Let’s talk about gitweb.

No, really, go take a quick look. Go get a line count and then come back.

I’m guessing that gitweb started out as a small CGI script. It didn’t need to do much, just print out trees and blobs, right? Well, it would be cool if we could view diffs. And logs would be nice. And hey, being able to fork would rock! And you know, we should print better HTML, so have a nice header! And having authorization would be really nice too. Oh wait, we almost forgot syntax highlighting -

And then you have a seven thousand line monstrosity.

How do you test this? How do you validate that it’s doing what you expect? Can you reuse it elsewhere? Admittedly, for perl it’s quite clean and well documented (if it isn’t I would be in a corner, weeping softly). While it’s all self contained, you’re stuck with it as it is. There is no meaningful separation of the logic and the views, there’s no real model, it’s one block of functions. How do you extend this? How would you start adding logging or debugging? Where do you go from here?

Here’s the thing - if you’re writing something that’s non-trivial, more than 100 lines - stop, and make it a library. Split it up. Break up classes. Stop passing around hashes and arrays, and make proper objects. Figure out what you want it to do, and write tests for it. Write a proper README and add documentation for the parts. And then, write a small executable to call into the library and launch the necessary parts.
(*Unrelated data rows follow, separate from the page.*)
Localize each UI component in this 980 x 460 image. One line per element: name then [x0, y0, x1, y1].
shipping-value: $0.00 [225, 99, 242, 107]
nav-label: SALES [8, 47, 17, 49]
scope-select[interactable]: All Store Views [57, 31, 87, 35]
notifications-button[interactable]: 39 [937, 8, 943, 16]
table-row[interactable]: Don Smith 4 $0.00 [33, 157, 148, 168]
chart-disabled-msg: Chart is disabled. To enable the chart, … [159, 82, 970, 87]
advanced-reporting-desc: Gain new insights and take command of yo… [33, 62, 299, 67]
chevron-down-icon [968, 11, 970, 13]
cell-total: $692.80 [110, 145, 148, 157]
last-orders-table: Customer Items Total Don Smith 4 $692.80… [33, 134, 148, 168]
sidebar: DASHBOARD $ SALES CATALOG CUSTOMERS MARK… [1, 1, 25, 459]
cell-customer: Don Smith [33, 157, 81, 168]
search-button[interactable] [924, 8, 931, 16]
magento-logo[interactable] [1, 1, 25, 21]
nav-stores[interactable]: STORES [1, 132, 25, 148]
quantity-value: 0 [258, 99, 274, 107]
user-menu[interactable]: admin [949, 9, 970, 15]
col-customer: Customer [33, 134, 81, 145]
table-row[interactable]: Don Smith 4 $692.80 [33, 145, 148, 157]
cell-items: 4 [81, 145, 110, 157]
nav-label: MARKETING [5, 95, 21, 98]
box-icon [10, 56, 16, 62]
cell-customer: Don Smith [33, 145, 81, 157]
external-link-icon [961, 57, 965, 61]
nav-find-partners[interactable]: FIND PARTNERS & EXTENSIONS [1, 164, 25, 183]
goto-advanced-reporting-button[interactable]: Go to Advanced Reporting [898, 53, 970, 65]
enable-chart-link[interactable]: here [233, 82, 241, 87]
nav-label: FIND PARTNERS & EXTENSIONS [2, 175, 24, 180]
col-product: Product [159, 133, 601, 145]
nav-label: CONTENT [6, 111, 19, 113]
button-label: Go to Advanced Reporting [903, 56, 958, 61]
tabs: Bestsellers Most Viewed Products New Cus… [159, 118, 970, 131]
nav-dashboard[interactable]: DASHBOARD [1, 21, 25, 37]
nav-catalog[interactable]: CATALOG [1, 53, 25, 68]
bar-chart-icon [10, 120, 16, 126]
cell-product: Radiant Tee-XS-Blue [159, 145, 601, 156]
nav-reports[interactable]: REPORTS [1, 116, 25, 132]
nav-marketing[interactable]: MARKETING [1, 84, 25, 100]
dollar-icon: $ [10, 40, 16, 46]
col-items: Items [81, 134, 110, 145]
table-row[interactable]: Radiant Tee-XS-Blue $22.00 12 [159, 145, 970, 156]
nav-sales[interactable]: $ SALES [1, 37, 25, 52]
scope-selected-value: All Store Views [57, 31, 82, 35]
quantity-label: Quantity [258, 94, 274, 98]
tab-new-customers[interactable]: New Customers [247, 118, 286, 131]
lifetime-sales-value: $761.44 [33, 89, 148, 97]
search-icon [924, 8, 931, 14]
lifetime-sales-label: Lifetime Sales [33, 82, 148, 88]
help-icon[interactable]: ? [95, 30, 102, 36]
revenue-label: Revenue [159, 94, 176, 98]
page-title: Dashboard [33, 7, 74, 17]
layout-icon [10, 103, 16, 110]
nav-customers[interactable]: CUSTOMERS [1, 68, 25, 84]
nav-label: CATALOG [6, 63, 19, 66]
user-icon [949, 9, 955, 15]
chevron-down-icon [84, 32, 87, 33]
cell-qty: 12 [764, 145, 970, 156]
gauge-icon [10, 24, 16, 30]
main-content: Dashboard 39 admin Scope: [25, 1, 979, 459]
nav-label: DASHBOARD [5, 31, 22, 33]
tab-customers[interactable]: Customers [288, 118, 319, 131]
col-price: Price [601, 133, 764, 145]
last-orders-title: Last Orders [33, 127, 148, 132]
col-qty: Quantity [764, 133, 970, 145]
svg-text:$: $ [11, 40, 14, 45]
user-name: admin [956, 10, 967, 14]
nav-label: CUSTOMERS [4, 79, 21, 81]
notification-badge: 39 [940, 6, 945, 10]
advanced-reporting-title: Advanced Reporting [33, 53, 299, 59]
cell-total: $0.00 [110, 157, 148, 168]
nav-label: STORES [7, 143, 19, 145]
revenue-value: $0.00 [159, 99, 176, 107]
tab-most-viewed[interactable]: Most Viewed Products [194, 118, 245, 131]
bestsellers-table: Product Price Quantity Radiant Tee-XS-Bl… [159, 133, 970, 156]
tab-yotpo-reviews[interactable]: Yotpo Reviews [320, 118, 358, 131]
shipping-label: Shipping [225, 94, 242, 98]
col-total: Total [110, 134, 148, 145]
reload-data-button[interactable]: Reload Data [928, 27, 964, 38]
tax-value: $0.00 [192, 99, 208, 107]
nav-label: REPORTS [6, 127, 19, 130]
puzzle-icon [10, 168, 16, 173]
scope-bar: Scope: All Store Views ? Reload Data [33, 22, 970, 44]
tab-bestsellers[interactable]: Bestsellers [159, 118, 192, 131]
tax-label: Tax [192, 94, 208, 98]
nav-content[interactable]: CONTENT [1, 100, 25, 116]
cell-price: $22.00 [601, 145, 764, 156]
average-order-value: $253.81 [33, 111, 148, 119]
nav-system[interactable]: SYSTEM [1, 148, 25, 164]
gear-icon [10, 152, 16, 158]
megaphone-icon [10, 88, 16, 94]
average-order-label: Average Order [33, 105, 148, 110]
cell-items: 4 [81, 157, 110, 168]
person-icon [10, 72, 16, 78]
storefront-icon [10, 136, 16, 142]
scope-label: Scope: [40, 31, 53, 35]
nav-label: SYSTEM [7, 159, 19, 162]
If you have found a problem, chances are someone else is going to have to fight with this same issue too. It’ll be a greater investment of time up front, but if you take the time up front to write something clean and reusable, you’ll get more benefit from this than you would otherwise, and you’ll be able to contribute back.

A good example of a program that’s written as a library is thor. Thor was initially written as a replacement for rake and sake, so that you could run various tasks easily, without Rakefiles or the like. You write a class, install it, and you’re done. You can also use Thorfiles, and treat it like rake. However, thor is at heart a scripting framework, not just an application. You can use it as a library to drive your own application, so you don’t have to reinvent the wheel. One example of this is vagrant; the entire command framework is thor. I’ve done the same thing with gtool. This is a really fantastic demonstration of this point - by itself, thor is great; as a library it’s amazing.

We can also look at the converse - something that’s basically a script, that could have been generalized a lot better. At a previous gig, I wrote a tool called copycfg that was used to back up files like SSH and puppet keys, so when a host was reloaded we just copied them back in. I was actually rewriting a ruby script into something more modular, so while it was a step in the right direction I missed a lot of things. A lot of the code is tightly coupled, and I was so determined to solve this one problem of copying files that I failed to break things up. We had a Frankenstein-ish LDAP server that was half NIS, and so a wrapper around that to do general queries and return data would have been great. I didn’t do that. I also could have improved the logic for handling NFS shares, and instead I just smashed something together instead of trying to solve the issue of dynamically sharing out files. I didn’t do that either.

Admittedly, when I wrote the aforementioned code, I was still quite new to ruby, and the abstraction that I added was a definite improvement. But when you’re focused on just solving one problem, you miss the bigger picture and you miss opportunities to solve problems once and for all. A big part of writing good, reusable code is taking a moment to look at the bigger picture and see what problems are actually out there that you’re trying to solve, rather than focusing on getting a single thing done.

It’s hard to solve problems right the first time, and it’s a fair amount of work to try to handle general cases instead of taking care of your immediate problem. But in the end, you’re doing things right and you’re saving time in the long run. And if you’re going to do something, it seems you should try to do it as well as you can.